OSI grew directly out of the moment when the “open source” label was first adopted. After a February 3, 1998 strategy meeting in Palo Alto where the term was chosen, Eric Raymond and Bruce Perens jointly founded the organization in late February 1998. By OSI’s own history, Raymond served as the first president and Perens as vice-president, with an initial Board of Directors that included Brian Behlendorf, Ian Murdock, Russ Nelson, and Chip Salzenberg.
The organization’s defining role is custodianship of a single document. As OSI puts it, one of its “most important activities is as a standards body, maintaining the Open Source Definition for the good of the community.” Software is not “open source” by OSI’s lights simply because its source is visible; it must be distributed under a license that satisfies every clause of the Open Source Definition.

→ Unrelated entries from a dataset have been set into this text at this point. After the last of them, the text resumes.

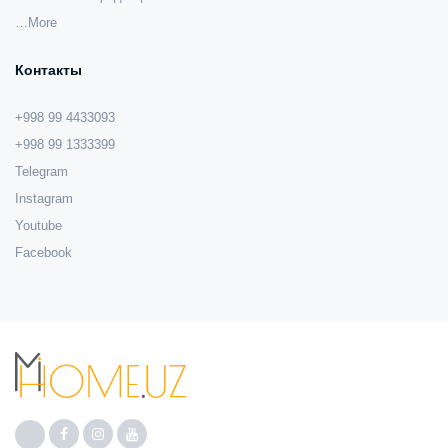
…More
Контакты
+998 99 4433093
+998 99 1333399
Telegram
Instagram
Youtube
Facebook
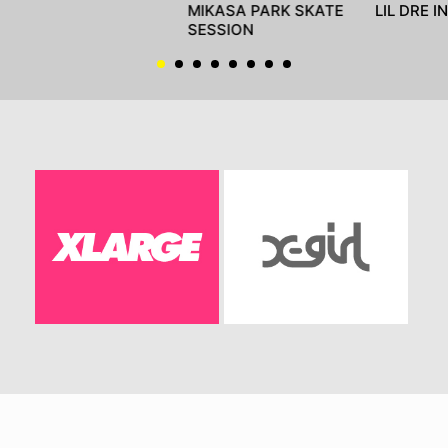
MIKASA PARK SKATE
LIL DRE I
SESSION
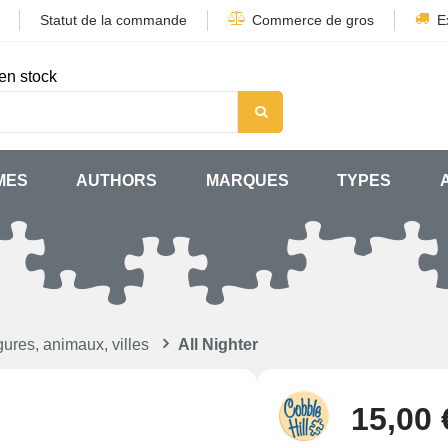
Statut de la commande
Commerce de gros
E
en stock
MES
AUTHORS
MARQUES
TYPES
ures, animaux, villes
All Nighter
15,00 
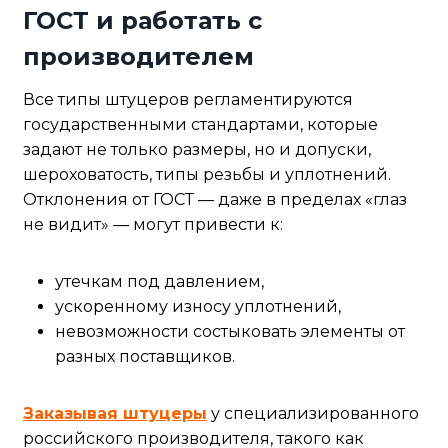
ГОСТ и работать с
производителем
Все типы штуцеров регламентируются
государственными стандартами, которые
задают не только размеры, но и допуски,
шероховатость, типы резьбы и уплотнений.
Отклонения от ГОСТ — даже в пределах «глаз
не видит» — могут привести к:
утечкам под давлением,
ускоренному износу уплотнений,
невозможности состыковать элементы от
разных поставщиков.
Заказывая штуцеры
у специализированного
российского производителя, такого как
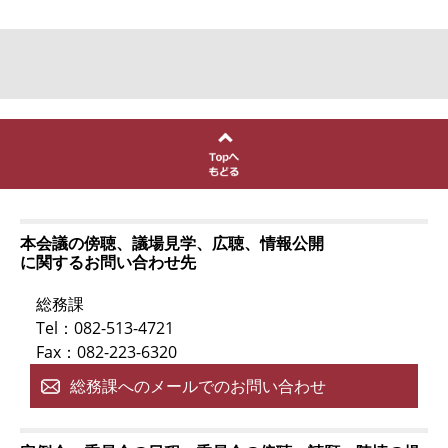
本会議の傍聴、議場見学、広聴、情報公開
に関するお問い合わせ先
総務課
Tel：082-513-4721
Fax：082-223-6320
総務課へのメールでのお問い合わせ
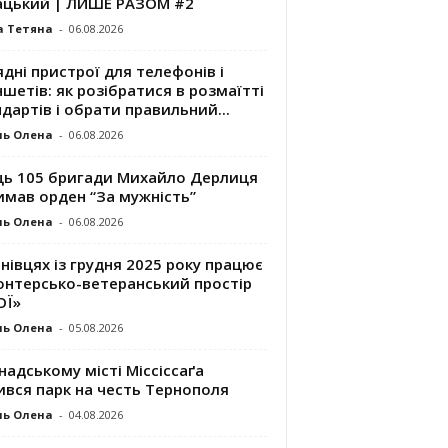
ацький | ЛИШЕ РАЗОМ #2
а Тетяна
-
06.08.2026
дні пристрої для телефонів і
шетів: як розібратися в розмаїтті
дартів і обрати правильний...
ль Олена
-
06.08.2026
ць 105 бригади Михайло Дерлиця
имав орден “За мужність”
ль Олена
-
06.08.2026
нівцях із грудня 2025 року працює
онтерсько-ветеранський простір
ОЇ»
ль Олена
-
05.08.2026
надському місті Міссіссаґа
ився парк на честь Тернополя
ль Олена
-
04.08.2026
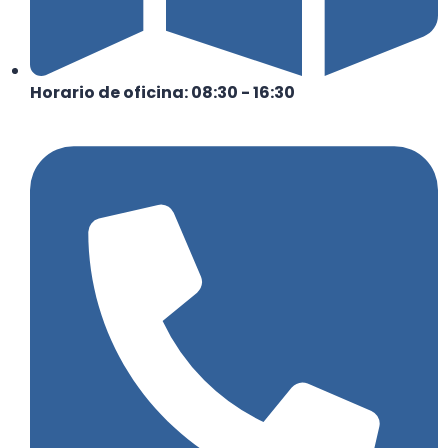
Horario de oficina: 08:30 - 16:30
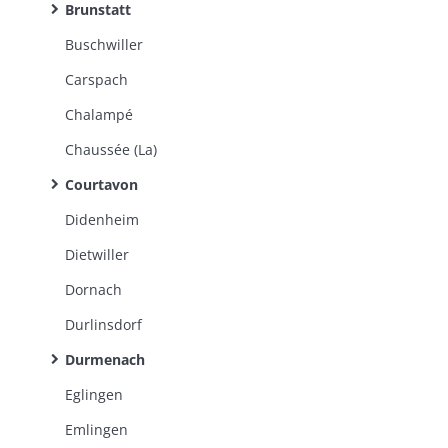
Brunstatt
Buschwiller
Carspach
Chalampé
Chaussée (La)
Courtavon
Didenheim
Dietwiller
Dornach
Durlinsdorf
Durmenach
Eglingen
Emlingen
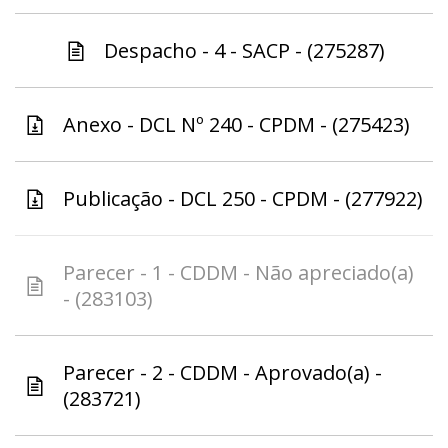
Despacho - 4 - SACP - (275287)
Anexo - DCL Nº 240 - CPDM - (275423)
Publicação - DCL 250 - CPDM - (277922)
Parecer - 1 - CDDM - Não apreciado(a)
- (283103)
Parecer - 2 - CDDM - Aprovado(a) -
(283721)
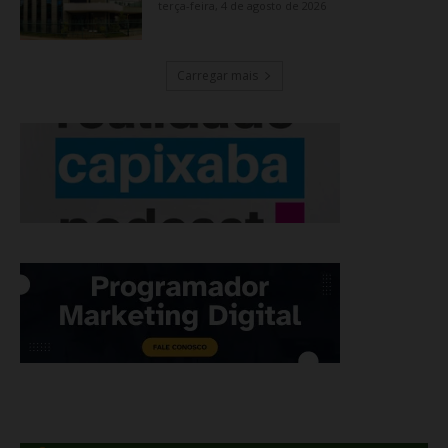
terça-feira, 4 de agosto de 2026
Carregar mais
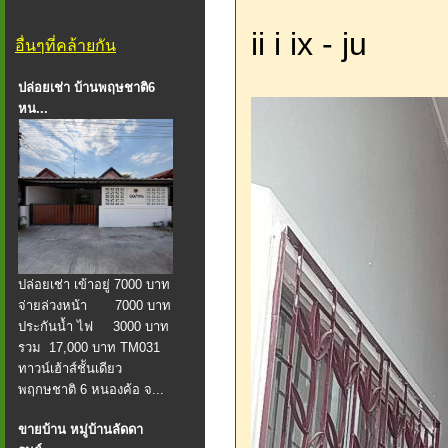
ii i ix - ju
อื่นๆที่คล้ายกัน
ปล่อยเช่า บ้านพฤษชาติ6
หน...
ปล่อยเช่า เข้าอยู่ 7000 บาท
จ่ายล่วงหน้า 7000 บาท
ประกันน้ำ ไฟ 3000 บาท
รวม 17,000 บาท TM031
ทาวน์เฮ้าส์ชัันเดียว
พฤกษชาติ 6 หนองค้อ จ...
ขายบ้าน หมู่บ้านลัดดา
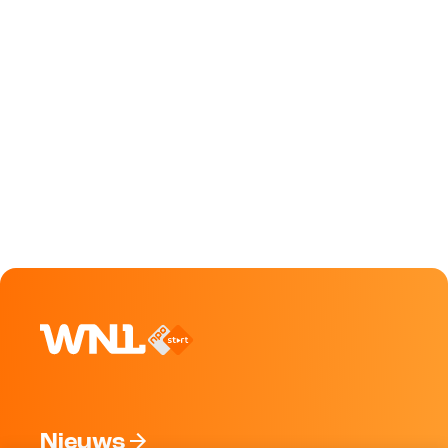
Nieuws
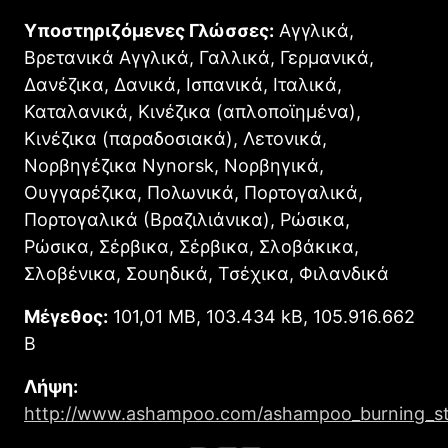
Υποστηριζόμενες Γλώσσες:
Αγγλικά,
Βρετανικά Αγγλικά, Γαλλικά, Γερμανικά,
Δανέζικα, Δανικά, Ισπανικά, Ιταλικά,
Καταλανικά, Κινέζικα (απλοποϊημένα),
Κινέζικα (παραδοσιακά), Λετονικά,
Νορβηγέζικα Nynorsk, Νορβηγικά,
Ουγγαρέζικα, Πολωνικά, Πορτογαλικά,
Πορτογαλικά (Βραζιλιάνικα), Ρώσικα,
Ρώσικα, Σέρβικα, Σέρβικα, Σλοβάκικα,
Σλοβένικα, Σουηδικά, Τσέχικα, Φιλανδικά
Μέγεθος:
101,01 MB, 103.434 kB, 105.916.662
B
Λήψη:
http://www.ashampoo.com/ashampoo_burning_st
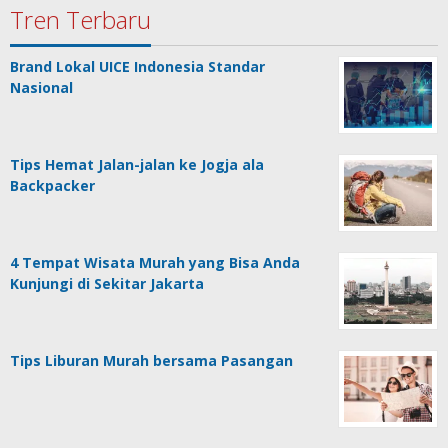
Tren Terbaru
Brand Lokal UICE Indonesia Standar
Nasional
Tips Hemat Jalan-jalan ke Jogja ala
Backpacker
4 Tempat Wisata Murah yang Bisa Anda
Kunjungi di Sekitar Jakarta
Tips Liburan Murah bersama Pasangan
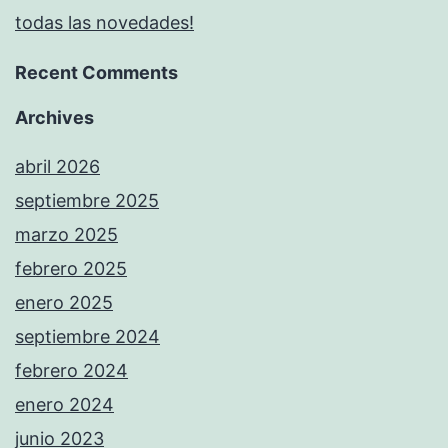
todas las novedades!
Recent Comments
Archives
abril 2026
septiembre 2025
marzo 2025
febrero 2025
enero 2025
septiembre 2024
febrero 2024
enero 2024
junio 2023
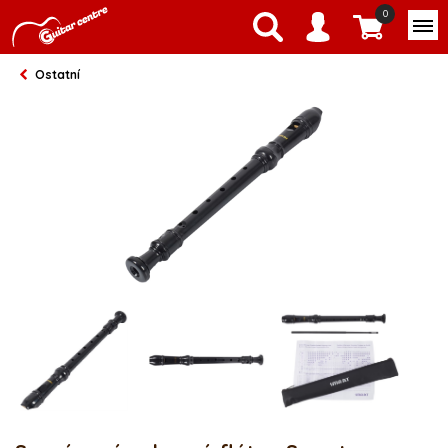
0
Ostatní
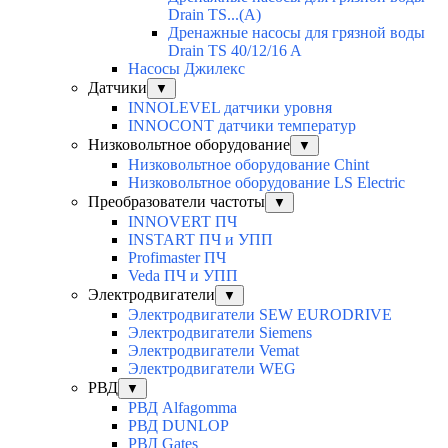
Drain TS...(A)
Дренажные насосы для грязной воды
Drain TS 40/12/16 A
Насосы Джилекс
Датчики
▼
INNOLEVEL датчики уровня
INNOCONT датчики температур
Низковольтное оборудование
▼
Низковольтное оборудование Chint
Низковольтное оборудование LS Electric
Преобразователи частоты
▼
INNOVERT ПЧ
INSTART ПЧ и УПП
Profimaster ПЧ
Veda ПЧ и УПП
Электродвигатели
▼
Электродвигатели SEW EURODRIVE
Электродвигатели Siemens
Электродвигатели Vemat
Электродвигатели WEG
РВД
▼
РВД Alfagomma
РВД DUNLOP
РВД Gates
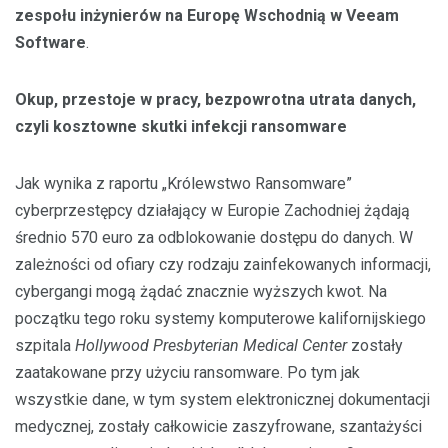
zespołu inżynierów na Europę Wschodnią w Veeam
Software
.
Okup, przestoje w pracy, bezpowrotna utrata danych,
czyli kosztowne skutki infekcji ransomware
Jak wynika z raportu „Królewstwo Ransomware”
cyberprzestępcy działający w Europie Zachodniej żądają
średnio 570 euro za odblokowanie dostępu do danych. W
zależności od ofiary czy rodzaju zainfekowanych informacji,
cybergangi mogą żądać znacznie wyższych kwot. Na
początku tego roku systemy komputerowe kalifornijskiego
szpitala
Hollywood Presbyterian Medical Center
zostały
zaatakowane przy użyciu ransomware. Po tym jak
wszystkie dane, w tym system elektronicznej dokumentacji
medycznej, zostały całkowicie zaszyfrowane, szantażyści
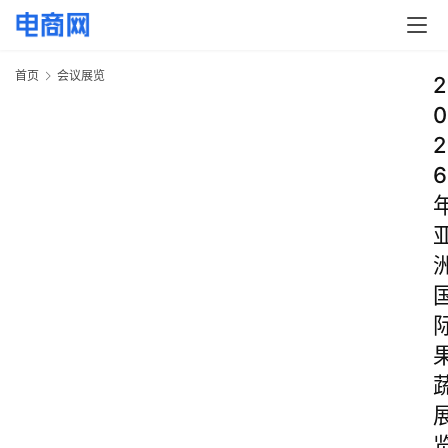
首页
会议展览
2
0
2
6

To make that determination concrete, OSI runs a license review process and maintains the Open Source Initiative Approved License trademark program. OSI frames this approval mark as creating “a nexus of trust” that lets developers, users, corporations, and governments cooperate on open source software with confidence that the license behind a project actually grants the freedoms the label promises.
Beyond standards work, OSI positions itself as “the leading voice on the policies and principles of open source,” engaging in education, community building, and public advocacy. That combination of a precise technical definition with sustained advocacy is what allowed “open source” to move in a few years from a coined phrase into the default vocabulary of the software industry.